Following an information trail left by the letter-writer, the new Myfanwy gradually realises that she has some remarkable powers and that the previous occupant of her body was a senior officer (a Rook – they like chess names) in the Checquy, the aforementioned secret intelligence organisation. The old Myfanwy had received occult advanced warning about what was going to happen to her, which was the result of an attack by an unknown senior person in the organisation, so had prepared for her successor. New Myfanwy, with the help of the copious guidance notes left by her body's previous owner, has to convince the Checquy hierarchy that she is who she appears to be, while trying to work out who had attacked her.
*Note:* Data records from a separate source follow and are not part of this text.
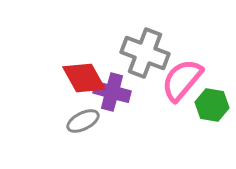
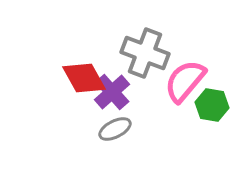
pink semicircle: moved 3 px right, 1 px down
purple cross: rotated 33 degrees clockwise
gray ellipse: moved 32 px right, 8 px down
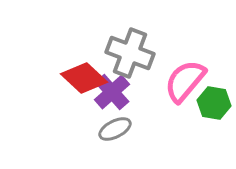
gray cross: moved 15 px left
red diamond: rotated 18 degrees counterclockwise
green hexagon: moved 2 px right, 2 px up
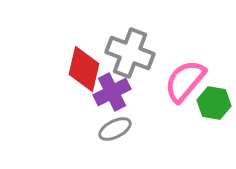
red diamond: moved 9 px up; rotated 60 degrees clockwise
purple cross: rotated 15 degrees clockwise
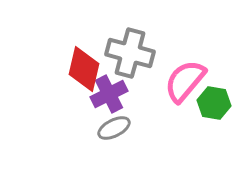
gray cross: rotated 6 degrees counterclockwise
purple cross: moved 3 px left, 2 px down
gray ellipse: moved 1 px left, 1 px up
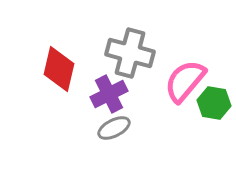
red diamond: moved 25 px left
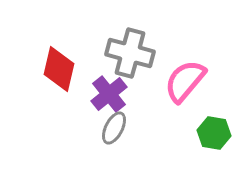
purple cross: rotated 12 degrees counterclockwise
green hexagon: moved 30 px down
gray ellipse: rotated 36 degrees counterclockwise
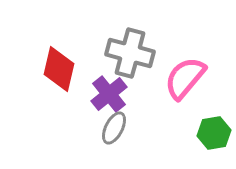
pink semicircle: moved 3 px up
green hexagon: rotated 20 degrees counterclockwise
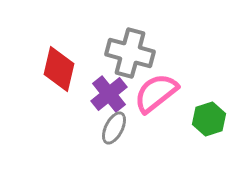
pink semicircle: moved 29 px left, 15 px down; rotated 12 degrees clockwise
green hexagon: moved 5 px left, 14 px up; rotated 8 degrees counterclockwise
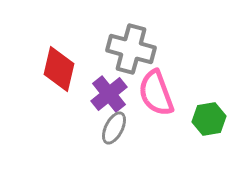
gray cross: moved 1 px right, 4 px up
pink semicircle: rotated 72 degrees counterclockwise
green hexagon: rotated 8 degrees clockwise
It doesn't help that her personality is very different from the shy original, being far more assertive. Or that she is constantly under pressure to deal with a range of weird emergencies, leaving her with little time to address the threat to herself.
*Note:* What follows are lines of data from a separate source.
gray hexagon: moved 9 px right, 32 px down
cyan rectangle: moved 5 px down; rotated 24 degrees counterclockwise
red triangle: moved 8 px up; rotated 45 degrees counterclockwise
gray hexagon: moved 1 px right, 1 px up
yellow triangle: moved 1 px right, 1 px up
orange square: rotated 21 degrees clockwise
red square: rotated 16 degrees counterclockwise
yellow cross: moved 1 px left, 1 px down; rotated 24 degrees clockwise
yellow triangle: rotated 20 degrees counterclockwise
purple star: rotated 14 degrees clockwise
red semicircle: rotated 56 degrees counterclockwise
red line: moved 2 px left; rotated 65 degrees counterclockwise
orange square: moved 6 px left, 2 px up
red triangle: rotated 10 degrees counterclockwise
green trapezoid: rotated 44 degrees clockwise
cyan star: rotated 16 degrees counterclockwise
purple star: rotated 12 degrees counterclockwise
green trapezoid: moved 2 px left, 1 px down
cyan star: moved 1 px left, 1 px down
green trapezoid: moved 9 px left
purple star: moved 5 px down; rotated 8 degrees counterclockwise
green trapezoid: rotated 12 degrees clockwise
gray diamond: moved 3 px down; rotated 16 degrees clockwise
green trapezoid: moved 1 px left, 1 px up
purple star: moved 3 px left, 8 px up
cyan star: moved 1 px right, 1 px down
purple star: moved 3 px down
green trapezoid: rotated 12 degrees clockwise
The Rook is a fun mystery/adventure/crime thriller with horror elements which I was reluctant to put down and eager to get back to – something that happens too rarely these days. New Myfanwy is a resourceful  and likeable character and this reader was cheering her on from beginning to end. The only niggle which bothered me was, as usual, something rather more mundane than super-powers and vampires: I couldn’t help wondering how, if the original Myfanwy’s memories and personality were completely wiped, a functioning human being with a fully-formed – and very different – personality was left in her place; where did she some from? Our personalities are to a great extent the sum total of our experiences and memories, after all. With those all wiped, what would be left? Maybe this will be addressed in the sequel, Stiletto, which was released recently and is at the top of my “to buy” list.
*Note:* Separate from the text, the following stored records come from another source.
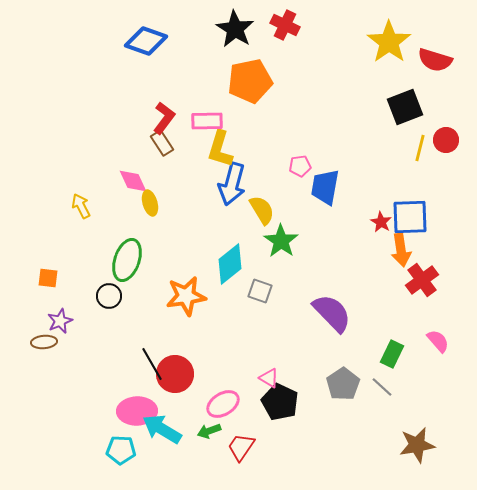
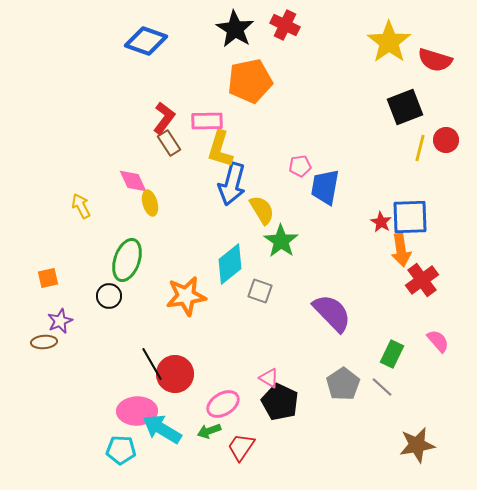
brown rectangle at (162, 143): moved 7 px right
orange square at (48, 278): rotated 20 degrees counterclockwise
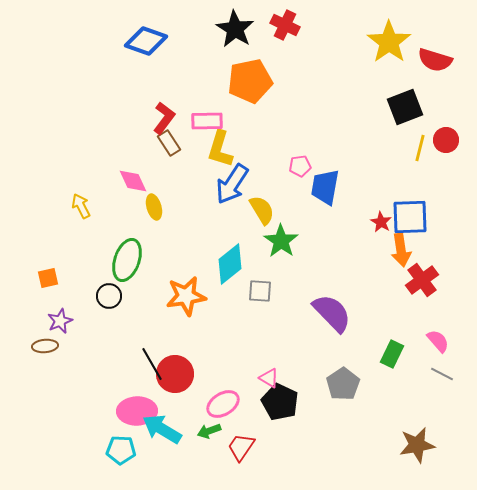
blue arrow at (232, 184): rotated 18 degrees clockwise
yellow ellipse at (150, 203): moved 4 px right, 4 px down
gray square at (260, 291): rotated 15 degrees counterclockwise
brown ellipse at (44, 342): moved 1 px right, 4 px down
gray line at (382, 387): moved 60 px right, 13 px up; rotated 15 degrees counterclockwise
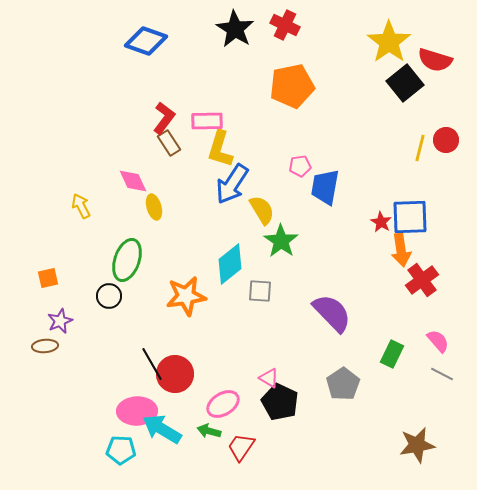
orange pentagon at (250, 81): moved 42 px right, 5 px down
black square at (405, 107): moved 24 px up; rotated 18 degrees counterclockwise
green arrow at (209, 431): rotated 35 degrees clockwise
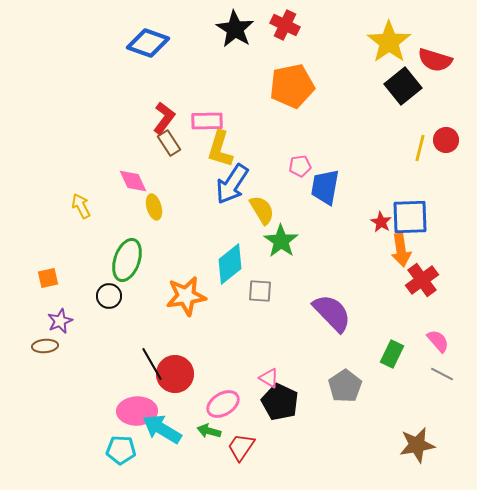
blue diamond at (146, 41): moved 2 px right, 2 px down
black square at (405, 83): moved 2 px left, 3 px down
gray pentagon at (343, 384): moved 2 px right, 2 px down
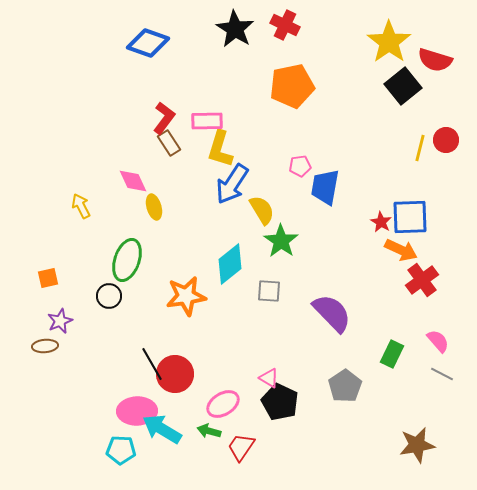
orange arrow at (401, 250): rotated 56 degrees counterclockwise
gray square at (260, 291): moved 9 px right
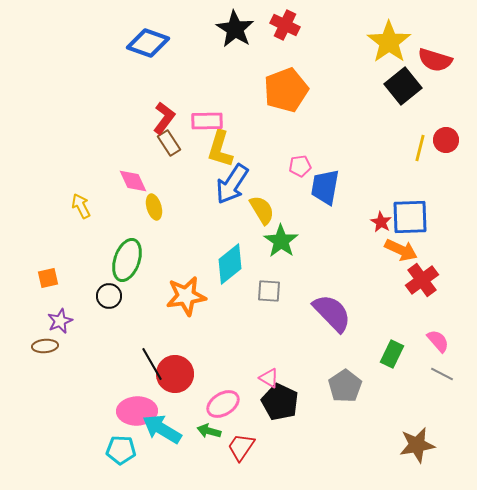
orange pentagon at (292, 86): moved 6 px left, 4 px down; rotated 9 degrees counterclockwise
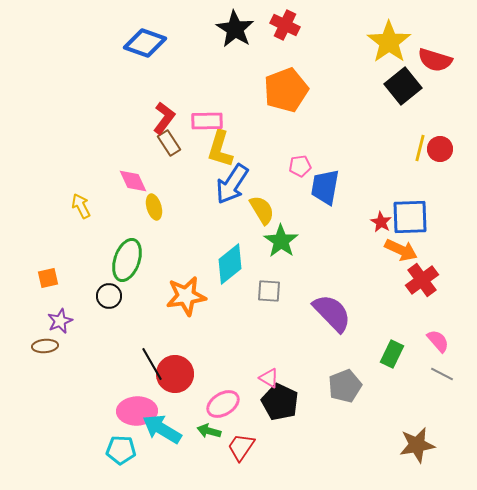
blue diamond at (148, 43): moved 3 px left
red circle at (446, 140): moved 6 px left, 9 px down
gray pentagon at (345, 386): rotated 12 degrees clockwise
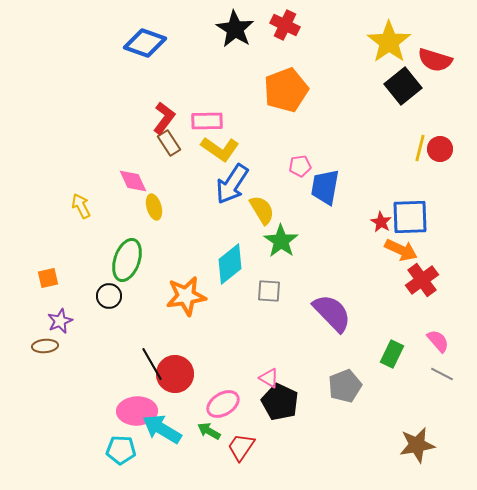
yellow L-shape at (220, 149): rotated 72 degrees counterclockwise
green arrow at (209, 431): rotated 15 degrees clockwise
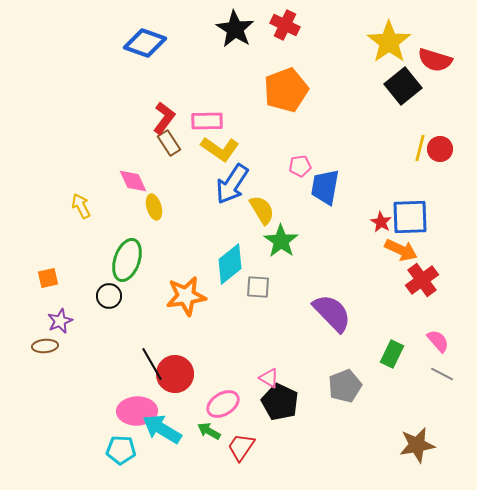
gray square at (269, 291): moved 11 px left, 4 px up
Stiletto continues the story, with some significant differences: most noticeably, while retaining an important role, Myfanwy no longer provides the viewpoint. Instead, this is shared between two contrasting characters: Felicity Clements, a junior Pawn soldier of the Checquy, and Odette Leliefeld, a young medical specialist of a rival European secret organisation, the Wetenschappelijk Broederschap van Natuurkundigen, better known to the Checquy as the Grafters. The Grafters are fundamentally different from the Checquy in that they are not born with any special abilities but have mastered medical science to a phenomenal degree, using their skills to build a range of enhancements into their bodies.

We learned towards the end of The Rook that a deadly emnity had existed between the two organisations for centuries, following a brief, devastating war between them. But a tentative peace agreement had been reached (largely due to Myfanwy's involvement); this is where Stiletto begins, and it remains the main plot thread throughout. Odette is part of the Grafter delegation to peace talks in London and a reluctant Felicity is assigned to her as a bodyguard. The pair do not initially get on, but contribute their different skills in a series of crises, most particularly concerning an unknown third party which seems to be focused on destroying the peace agreement, the resolution of which forms the climax of the story.

Like the first volume, Stiletto is an intriguing page-turner with likeable characters and is written with sardonic humour – sometimes, perhaps, a little too much of it. The writing also shows signs of bloat, with time taken out for long biographies and descriptive passages, which slows the pace in parts of the story. Finally, for my taste the various monsters that have to be dealt with are somewhat extreme, although I have no doubt that other readers will enjoy this. Oh, and there is still no explanation for the arrival of Myfanwy's strong new personality, nor any further mention of the devastating "weapon of mass destruction" she deploys twice at the start of The Rook. Despite this, Stiletto is a worthy sequel which maintained my interest throughout.

Overall, these two novels are a significant addition to contemporary urban fantasy and I will be looking out for any sequels.